Circadian rhythms influence human physiology and behavior, promoting wakefulness and cognition during the day and reducing cortical activity for sleep at night. Disrupted sleep increases the risk for incident and worsening psychiatric illness (Pigeon et al., 2012; Li et al., 2016; Hertenstein et al., 2019; Zhang et al., 2019; Freeman et al., 2020), and this risk may partially derive from nocturnal wakefulness, which we define as being awake during the circadian or biological night. During the biological night, cognitive capacity and mood regulation are diminished and “reason sleeps” (Perlis et al., 2016b), probably due to both intrinsic sleep loss and circadian rhythm influences. This review examines the evidence for a nocturnal propensity for dysregulated behavior, explores neurophysiological changes that may facilitate such behavior, and presents the Mind After Midnight hypothesis that postulates that nocturnal wakefulness-associated changes in attentional biases, affective regulation, reward processing, and executive functioning set the stage for dysregulated behaviors and psychiatric disorders.

Nocturnal Changes in Dysregulated Behavior

Nighttime is associated with an increase in impulsive and maladaptive behaviors. The empirical data for four such behaviors are considered here: suicide/self-harm, violent crime, alcohol or other substance use, and food intake.

Suicide and Self-Harm

Although most suicides occur during the day, particularly from 10 AM to 2 PM (Vollen and Watson, 1975; Barraclough, 1976; Williams and Tansella, 1987; Maldonado and Kraus, 1991; Altamura et al., 1999; Preti and Miotto, 2001; van Houwelingen and Beersma, 2001; Erazo et al., 2004), unadjusted counts are not appropriate to evaluate time-of-day differences in behavioral risk. Since wakefulness is a prerequisite to any volitional behavior, such analyses must also account for time-of-day changes in population wakefulness. In the United States, population wakefulness reaches its nadir around 3 AM, and then rises to maximal wakefulness between 10 AM and 8 PM. This means that the maximal incidence for any population-assessed behavior should be between 10 AM and 8 PM. Deviations from this pattern would reflect changes in underlying risk. For example, Perlis and colleagues (Perlis et al., 2016a) reported that the incident risk of suicide was three-fold greater between midnight and 6 AM than any other time of day (Figure 1) after adjusting for population sleep/wake timing.

FIGURE 1.

FIGURE 1

The prevalence and risk for suicide across 24 h. Although most suicides (grey bars, representing % of maximum hourly suicide count) occur around noon, population wakefulness (light grey shaded area) is also maximal at this time and throughout the afternoon and evening. After adjusting for population wakefulness, the incident risk ratio of suicide is substantially increased at night (black line, 95% confidence interval represented by dark grey band), with a 4.25-fold greater risk at 2AM than the 24-h average. Data are derived from the American Time Use Survey and the National Violent Death Reporting System for 2003 to 2010. Data are double-plotted to improve visualization of increased risk during nighttime hours.

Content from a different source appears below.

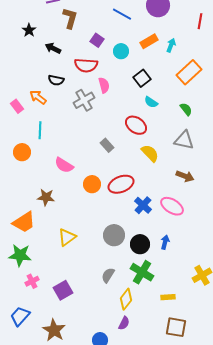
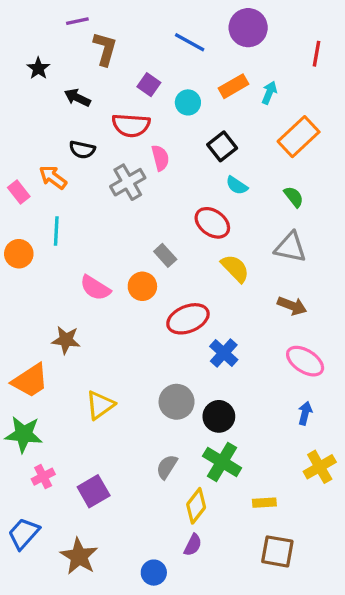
orange circle: (22, 152) -> (19, 254), moved
orange circle: (92, 184) -> (142, 286), moved
pink ellipse: (172, 206) -> (305, 361), moved
blue arrow: (165, 242) -> (305, 413), moved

Multiple subsequent analyses extend these initial findings. Veterans are eight-fold more likely to die by suicide between midnight and 3 AM (McCarthy et al., 2019), and this nocturnal peak in suicide risk does not vary by month or method of suicide (Tubbs et al., 2020b). The nocturnal propensity for suicide is apparent in some populations without adjusting for population wakefulness: the raw suicide counts among Japanese males over the past 40 years peaked between midnight and 3 AM (Boo et al., 2019), and the raw peak in suicides among heavy drinkers occurs around 9 PM compared to noon for non-heavy drinkers (Chakravorty et al., 2018).

Nocturnal wakefulness may also increase risk for suicidal thinking. Objectively-measured wakefulness at 4 AM predicted next-day suicidal ideation in individuals with treatment-resistant depression (Ballard et al., 2016), and self-reported wakefulness between 11 PM and 5 AM was associated with greater likelihood of suicidal ideation in both community (Tubbs et al., 2020a) and national samples (Tubbs et al., 2021). A similar pattern emerges when examining data from the Internet forum Reddit: posts on a subforum called “SuicideWatch” peaked between 2 AM and 5 AM, whereas posts on a non-suicide related subforum called “AskReddit” peaked between 8 PM and 11 PM (Dutta et al., 2021). The increase in volume of posts suggests that suicide-related thinking may be increased during those times, although the content of these posts was not analyzed.

Violent Behavior

Homicide and violent crime also increase in prevalence at night. A 1958 study reported that murders were more likely to occur between 6 PM and 1 AM (Gibbens, 1958). Subsequent studies reported that murder rates in Manhattan peak between 6 PM and midnight (Messner and Tardiff, 1985), and that homicides in Italy peak between midnight and 6 AM (Sisti et al., 2012). More broadly, an estimated 55% of violent crimes are committed between 7 PM and 7 AM (Kelsay et al., 2017), which seems only a minor difference except that most individuals are asleep during this interval. Thus, the relative incidence is likely higher at night than during the day. A review of attempted and completed rapes (Belknap, 1987) showed that 39.5% of incidents occurred between 6 PM and midnight and 32% occurred between midnight and 6 AM. Thus, even without adjusting for population wakefulness, only 28.5% of rape incidents occur during the daytime.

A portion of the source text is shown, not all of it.